Geotubes replaced the solar drying beds and can process the same volume of sludge in a day, that used to take operators about a month.

It used to take almost a month to dewater the same volume of sludge that is now done in less than a day at the Meteghan Sewage Treatment Plant in the Municipality of Clare, Nova Scotia, according to treatment plant operator Jody Comeau. The dramatic savings are possible after replacing sand drying beds with a simple, low-energy Bishop Solids Management Solution, which uses only Geotube® containers, polymers and gravity to collect and dewater the sludge in a single step.

Waste sludge from the plant is now pumped directly from the sludge storage tank to a Geotube container. As the sludge is pumped, Bishop Water’s Venturi Emulsion Polymer Activation System (VEPAS™) activates the polymer with no mechanical mixing required and injects it directly into the sludge line. In many cases, the optimal polymer dose can produce dry solids from waste sludge in excess of 50%. The comprehensive dewatering system has been operating since November 2016.

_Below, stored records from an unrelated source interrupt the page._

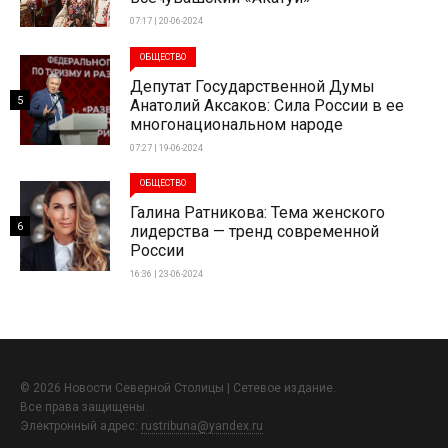
07:17 | 20-06-2024
ОБЩЕСТВО
Депутат Государственной Думы
5
Анатолий Аксаков: Сила России в ее
многонациональном народе
07:27 | 19-06-2024
ОБЩЕСТВО
Галина Ратникова: Тема женского
6
лидерства — тренд современной
России
16:36 | 23-06-2024
© 2026 Новости Северной Столицы | Сетевое издание.
Все права защищены.
Электронный адрес:
rustribuna@yandex.ru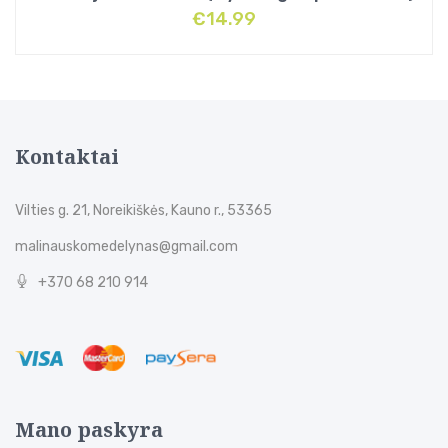
€
14.99
Kontaktai
Vilties g. 21, Noreikiškės, Kauno r., 53365
malinauskomedelynas@gmail.com
+370 68 210 914
Mano paskyra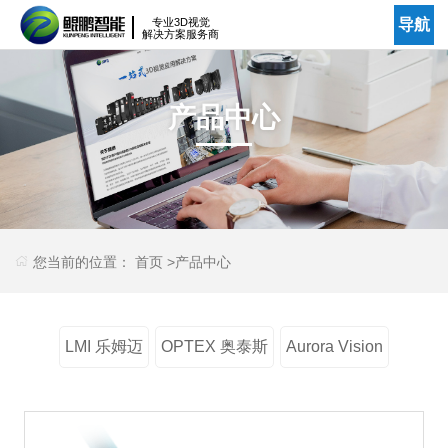
专业3D视觉
导航
解决方案服务商
产品中心
您当前的位置：
首页
>
产品中心
LMI 乐姆迈
OPTEX 奥泰斯
Aurora Vision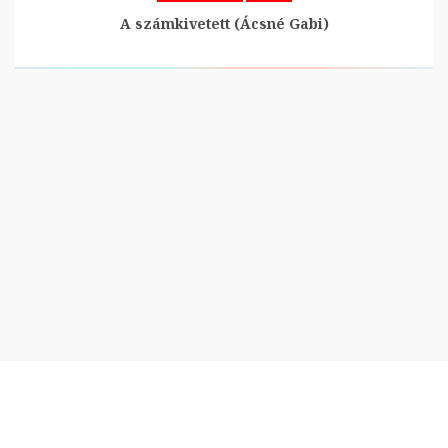
A számkivetett (Ácsné Gabi)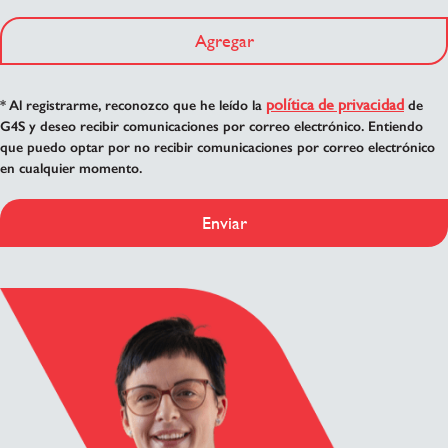
Agregar
política de privacidad
* Al registrarme, reconozco que he leído la
de
G4S y deseo recibir comunicaciones por correo electrónico. Entiendo
que puedo optar por no recibir comunicaciones por correo electrónico
en cualquier momento.
Enviar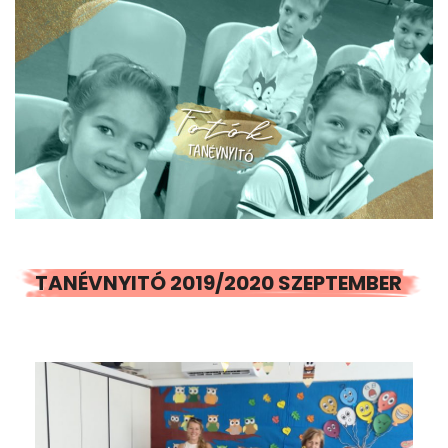
TANÉVNYITÓ 2019/2020 SZEPTEMBER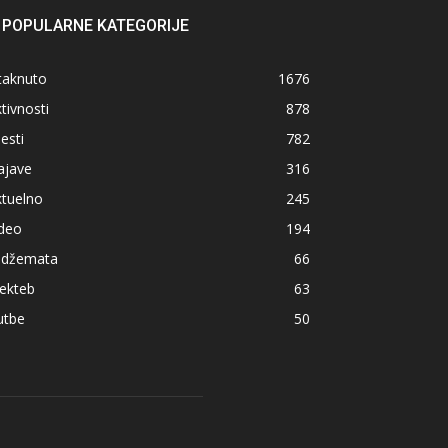
POPULARNE KATEGORIJE
taknuto
1676
tivnosti
878
jesti
782
ajave
316
ktuelno
245
ideo
194
z džemata
66
ekteb
63
utbe
50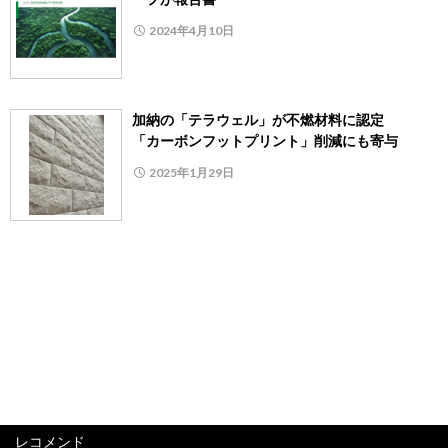
2024年4月10日
加納の「テラウェル」が不燃材料に認定
「カーボンフットプリント」削減にも寄与
2025年1月29日
レコメンド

The one-step, venturi-based VEPAS eliminates many of the components used in mechanical polymer systems, such as mixers and aging tanks, which not only increase the size of mechanical systems, but also require operator attention for maintenance and cleaning.

“Our sludge does experience some variability, depending on the time of year and how long it’s been held in the storage tank,” Comeau says. “It only takes a few minutes to test the sludge and set the VEPAS, using the touch screen interface, to add the ideal polymer dose.” VEPAS enables operators to easily change the rate of polymer flow, prior to starting the waste sludge pumps, or while the system is operating, to address any variability in the sludge consistency.

Once the run is finished, Comeau says he can clean any remaining polymer out of the compact VEPAS system in about 10 minutes and have it ready to go for the next session. “I now have much more time to spend on more important tasks like plant process optimization and reducing inflow and infiltration in the collection system,” says Comeau.

Prior to commissioning the Bishop Water system, Comeau says that operators would spend many hours raking dry sludge by hand from the drying beds and piling it onto wheelbarrows. Each bed contained about 50 wheelbarrows of dry sludge, that was then loaded onto trucks for disposal.

The municipality is investigating the possibility of land applying composted solids from the Geotube containers onto a former landfill site, further reducing disposal costs and truck traffic.